Scientists look at the way relatively unknown fungi works inside the guts of herbivores in hopes of revolutionising biomass technology.
Professor Theodorou, leader of the Agricultural Centre of Sustainable Energy Systems (ACSES) at Harper Adams University, is among the group of scientists researching the potential benefits of these gut fungi. He said: “Renewable technologies are looking to use renewable plant biomass resources for chemical and fuel production, making us less reliant on fossil fuel.”
Currently, a genetically-modified solution is being used in the biomass process, but this is costly due to needing an expensive pre-treatment so that the plant biomass can be successfully digested. This is then followed by the fermentation of released sugars by yeast to produce products such as bio-ethanol.
Professor Theodorou said “The objective of our work was to find an alternative, more straight-forward platform, mimicking the conversion of plant biomass to useful products in nature.
“In our work so far, we have identified hundreds of enzymes from the gut fungi, which have commercial biotechnology potential. It is because these fungi are able to survive in such a highly-competitive microbial ecosystem, where a myriad of protagonists seek to degrade plant biomass, that we believe they are so effective at their job.
“In the herbivores digestive system, these microorganisms convert plant biomass to sugars which are further processed as energy sources for the animal.

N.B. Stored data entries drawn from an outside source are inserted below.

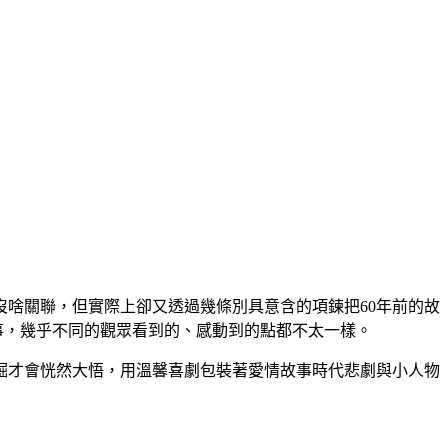
沒啥關聯，但實際上卻又透過幾條別具意含的項鍊把60年前的故
故事，幾乎不同的觀眾看到的、感動到的點都不太一樣。
掘才會恍然大悟，用溫馨喜劇包裝著愛情故事時代悲劇與小人物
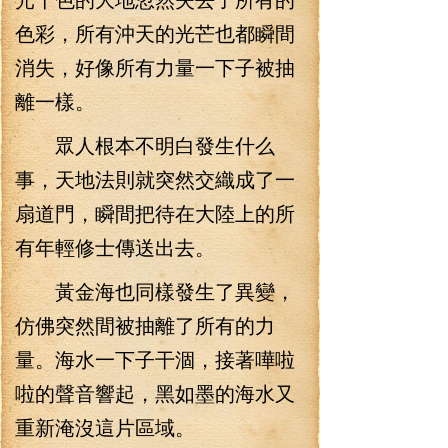
色彩，所有沖天的光芒也都瞬間
消失，好像所有力量一下子被抽
離一樣。
眾人根本不明白發生什么
事，天地法則就突然交織成了一
扇道門，瞬間把待在大陸上的所
有年輕修士傳送出去。
黃金海也同樣發生了異變，
仿佛突然間被抽離了所有的力
量。海水一下子干涸，接著嘩啦
啦的聲音響起，黑如墨的海水又
重新淹沒這片區域。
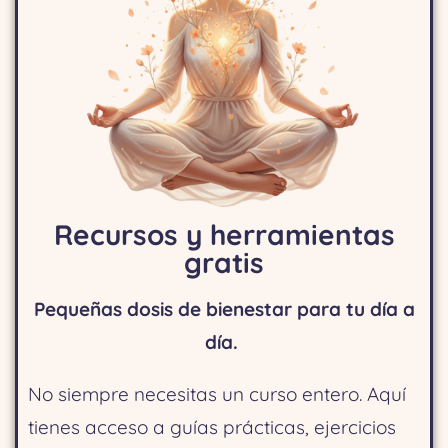
Recursos y herramientas
gratis
Pequeñas dosis de bienestar para tu día a
día.
No siempre necesitas un curso entero. Aquí
tienes acceso a guías prácticas, ejercicios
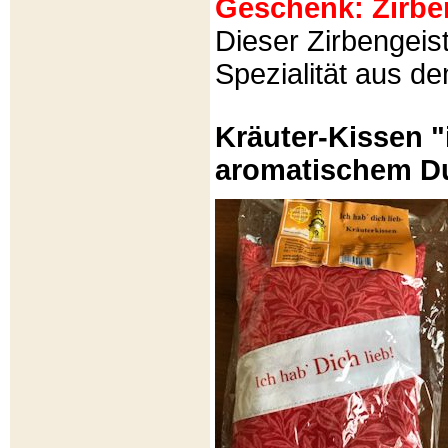
Geschenk: Zirbeng
Dieser Zirbengeist
Spezialität aus d
Kräuter-Kissen "
aromatischem Du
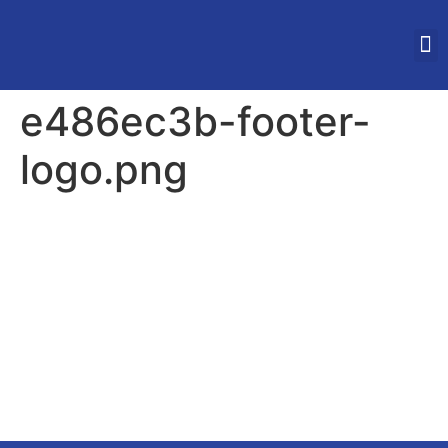
STUDEREN IN VLAAN
e486ec3b-footer-
logo.png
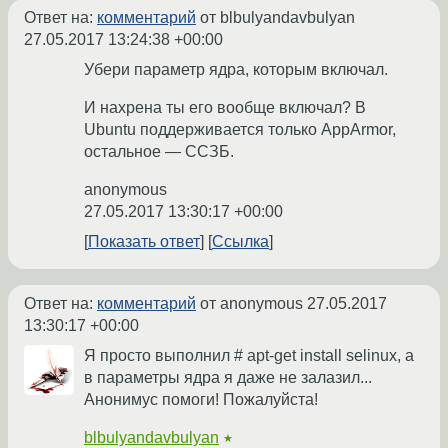
Ответ на:
комментарий
от blbulyandavbulyan
27.05.2017 13:24:38 +00:00
Убери параметр ядра, которым включал.
И нахрена ты его вообще включал? В
Ubuntu поддерживается только AppArmor,
остальное — ССЗБ.
anonymous
27.05.2017 13:30:17 +00:00
Показать ответ
Ссылка
Ответ на:
комментарий
от anonymous
27.05.2017
13:30:17 +00:00
Я просто выполнил # apt-get install selinux, а
в параметры ядра я даже не залазил...
Анонимус помоги! Пожалуйста!
blbulyandavbulyan
★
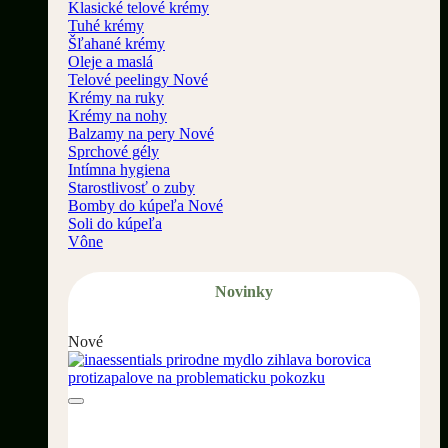
Klasické telové krémy
Tuhé krémy
Šľahané krémy
Oleje a maslá
Telové peelingy
Krémy na ruky
Krémy na nohy
Balzamy na pery
Sprchové gély
Intímna hygiena
Starostlivosť o zuby
Bomby do kúpeľa
Soli do kúpeľa
Vône
Novinky
Nové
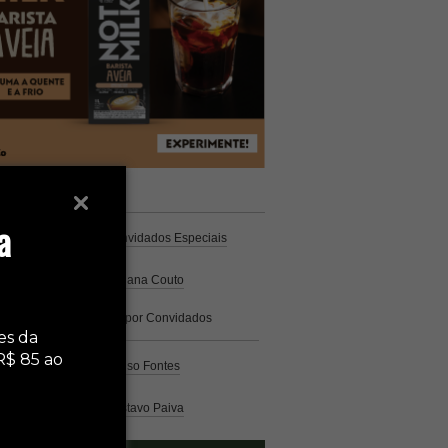
unistas
Espresso
a
Coluna Café
por Convidados Especiais
Na cozinha
por Cristiana Couto
Café com História
por Convidados
Especiais
es da
R$ 85 ao
Análise
por Caio Alonso Fontes
Pelo Mundo
por Gustavo Paiva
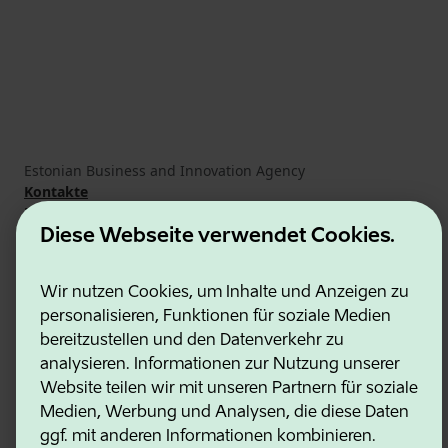
Estonian Business and Innovation Agency
Kontakte
Kooperationspartner
Nutzungsbedingungen
Diese Webseite verwendet Cookies.
Cookie- und Datenschutzrichtlinie
Wir nutzen Cookies, um Inhalte und Anzeigen zu
personalisieren, Funktionen für soziale Medien
bereitzustellen und den Datenverkehr zu
analysieren. Informationen zur Nutzung unserer
Website teilen wir mit unseren Partnern für soziale
Medien, Werbung und Analysen, die diese Daten
ggf. mit anderen Informationen kombinieren.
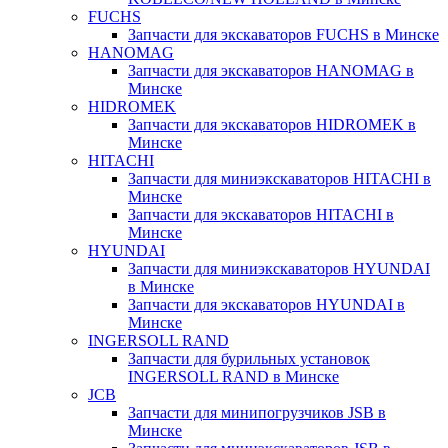
FUCHS
Запчасти для экскаваторов FUCHS в Минске
HANOMAG
Запчасти для экскаваторов HANOMAG в
Минске
HIDROMEK
Запчасти для экскаваторов HIDROMEK в
Минске
HITACHI
Запчасти для миниэкскаваторов HITACHI в
Минске
Запчасти для экскаваторов HITACHI в
Минске
HYUNDAI
Запчасти для миниэкскаваторов HYUNDAI
в Минске
Запчасти для экскаваторов HYUNDAI в
Минске
INGERSOLL RAND
Запчасти для бурильных установок
INGERSOLL RAND в Минске
JCB
Запчасти для минипогрузчиков JSB в
Минске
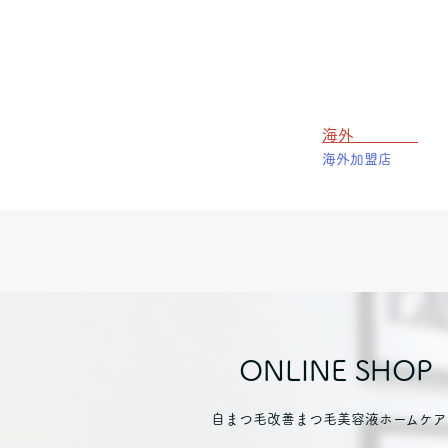
海外
海外加盟店
ONLINE SHOP
自まつ毛改善まつ毛美容液ホームケア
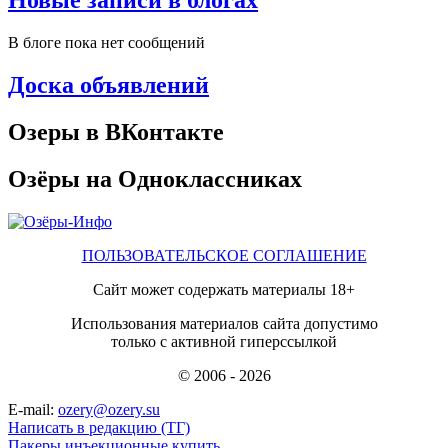
Новые записи в блогах
В блоге пока нет сообщений
Доска объявлений
Озеры в ВКонтакте
Озёры на Одноклассниках
ПОЛЬЗОВАТЕЛЬСКОЕ СОГЛАШЕНИЕ
Сайт может содержать материалы 18+
Использования материалов сайта допустимо
только с активной гиперссылкой
© 2006 - 2026
E-mail:
ozery@ozery.su
Написать в редакцию (ТГ)
Пакеры инъекционные купить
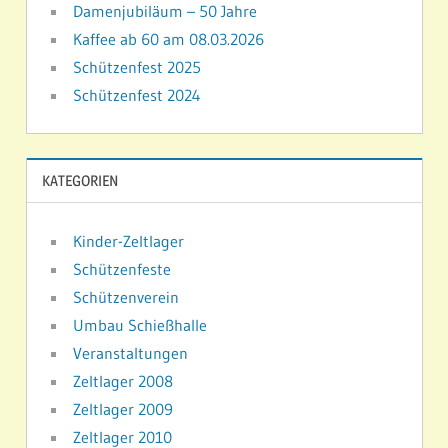
Damenjubiläum – 50 Jahre
Kaffee ab 60 am 08.03.2026
Schützenfest 2025
Schützenfest 2024
KATEGORIEN
Kinder-Zeltlager
Schützenfeste
Schützenverein
Umbau Schießhalle
Veranstaltungen
Zeltlager 2008
Zeltlager 2009
Zeltlager 2010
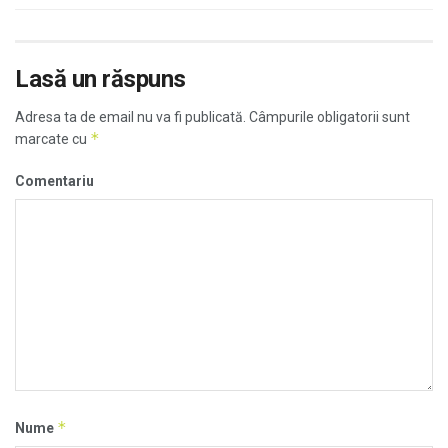
Lasă un răspuns
Adresa ta de email nu va fi publicată.
Câmpurile obligatorii sunt
*
marcate cu
Comentariu
*
Nume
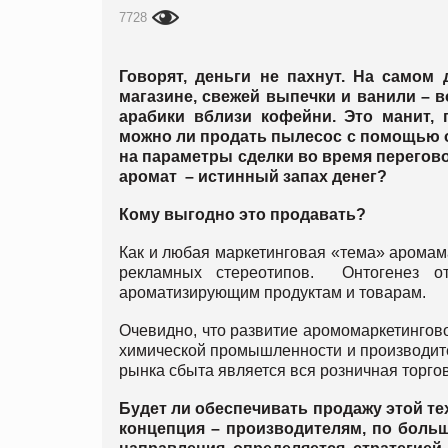
7728
Говорят, деньги не пахнут. На самом 
магазине, свежей выпечки и ванили – 
арабики вблизи кофейни. Это манит, 
можно ли продать пылесос с помощью о
на параметры сделки во время перего
аромат – истинный запах денег?
Кому выгодно это продавать?
Как и любая маркетинговая «тема» аромам
рекламных стереотипов. Онтогенез о
ароматизирующим продуктам и товарам.
Очевидно, что развитие аромомаркетингов
химической промышленности и производите
рынка сбыта является вся розничная торгов
Будет ли обеспечивать продажу этой те
концепция – производителям, по большо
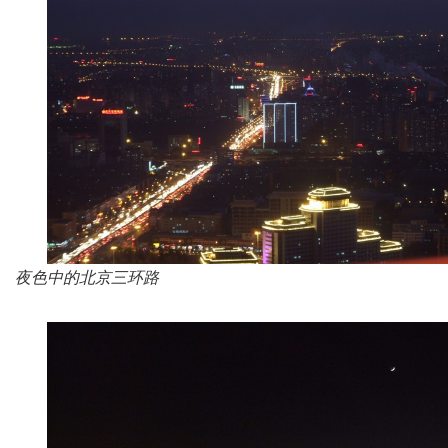
夜色中的北京三环路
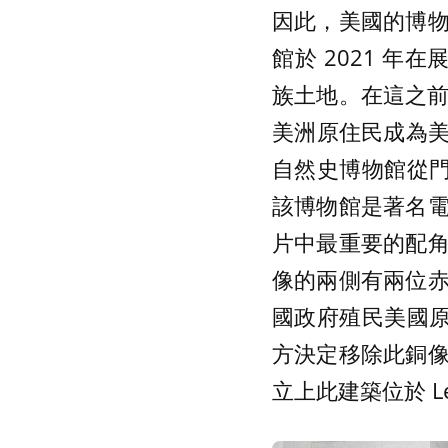
因此，美國的博
館於 2021 年
族土地。在這之前，大
美洲原住民成為美
自然史博物館從門前臺
該博物館是著名
片中最重要的配
像的兩側有兩位
國政府殖民美國原
方決定移除此銅
立上此建築位於 L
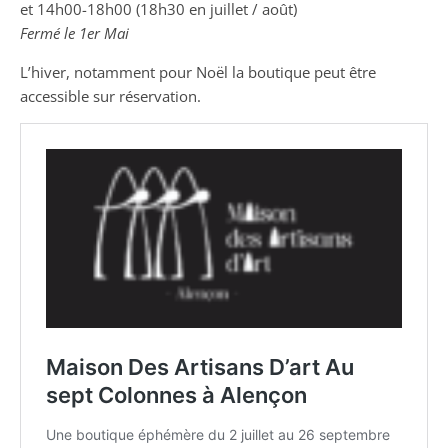
et 14h00-18h00 (18h30 en juillet / août)
Fermé le 1er Mai
L’hiver, notamment pour Noël la boutique peut être
accessible sur réservation.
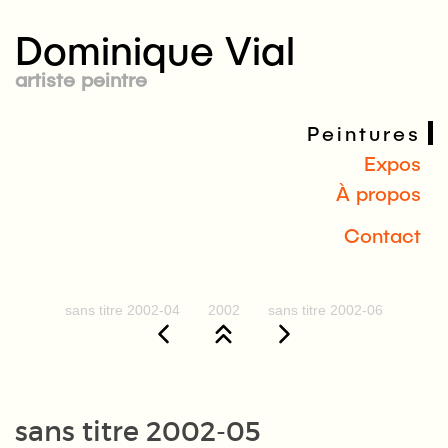
Dominique Vial
artiste peintre
Peintures
Expos
À propos
Contact
sans titre 2002-04
2002
sans titre 2002-06
sans titre 2002-05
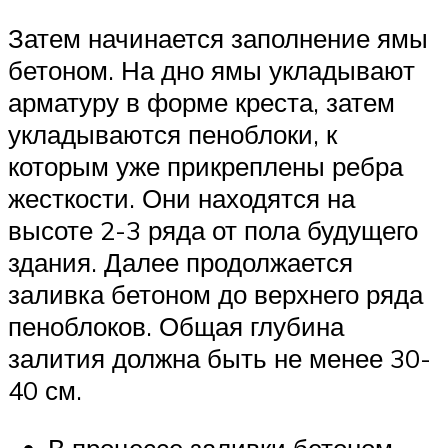
Затем начинается заполнение ямы
бетоном. На дно ямы укладывают
арматуру в форме креста, затем
укладываются пеноблоки, к
которым уже прикреплены ребра
жесткости. Они находятся на
высоте 2-3 ряда от пола будущего
здания. Далее продолжается
заливка бетоном до верхнего ряда
пеноблоков. Общая глубина
залития должна быть не менее 30-
40 см.
В процессе заливки бетоном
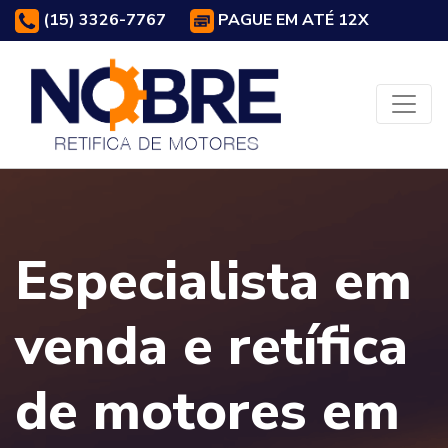
(15) 3326-7767
PAGUE EM ATÉ 12X
Especialista em
venda e retífica
de motores em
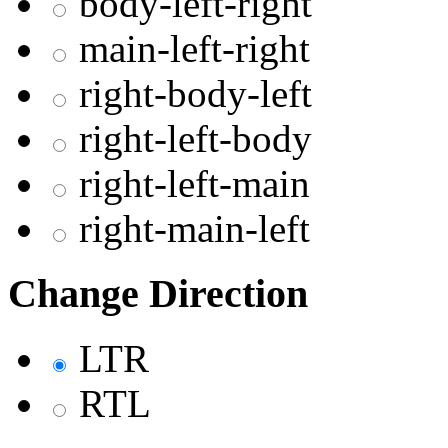
body-left-right
main-left-right
right-body-left
right-left-body
right-left-main
right-main-left
Change Direction
LTR
RTL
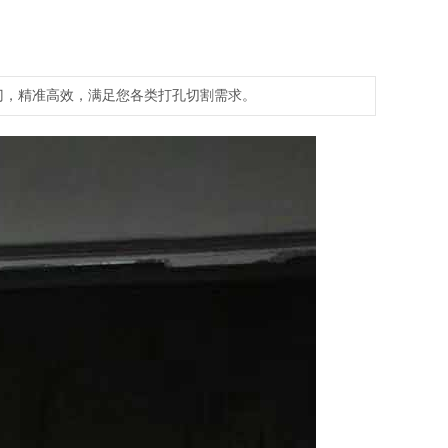
门，精准高效，满足您各类打孔切割需求。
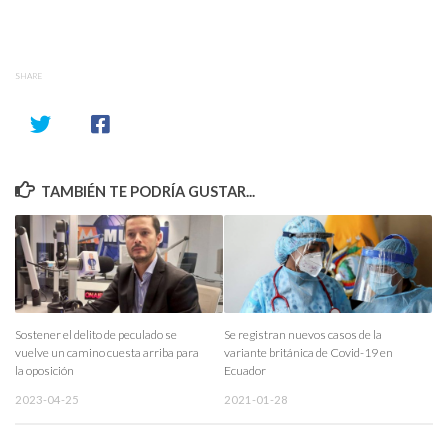
SHARE
TAMBIÉN TE PODRÍA GUSTAR...
Sostener el delito de peculado se
Se registran nuevos casos de la
vuelve un camino cuesta arriba para
variante británica de Covid-19 en
la oposición
Ecuador
2023-04-25
2021-01-28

Moreover, the gut fungi are able to achieve plant biomass conversion effectively and without the need for chemical pre-treatment.
“We have so far shown that some of these enzymes are substantially better than the current solution at converting plant biomass to sugars.
“We need to invest more resources to study this group of relatively unknown microorganisms. They may hold the key to the renewable technology of effective biomass conversion. Their full potential must be explored and exploited.”
Professor Theodorou has been studying the gut fungi since the early 1980s. He has been collaborating with the O’Malley Laboratory at the University of California, Santa Barbara since 2012.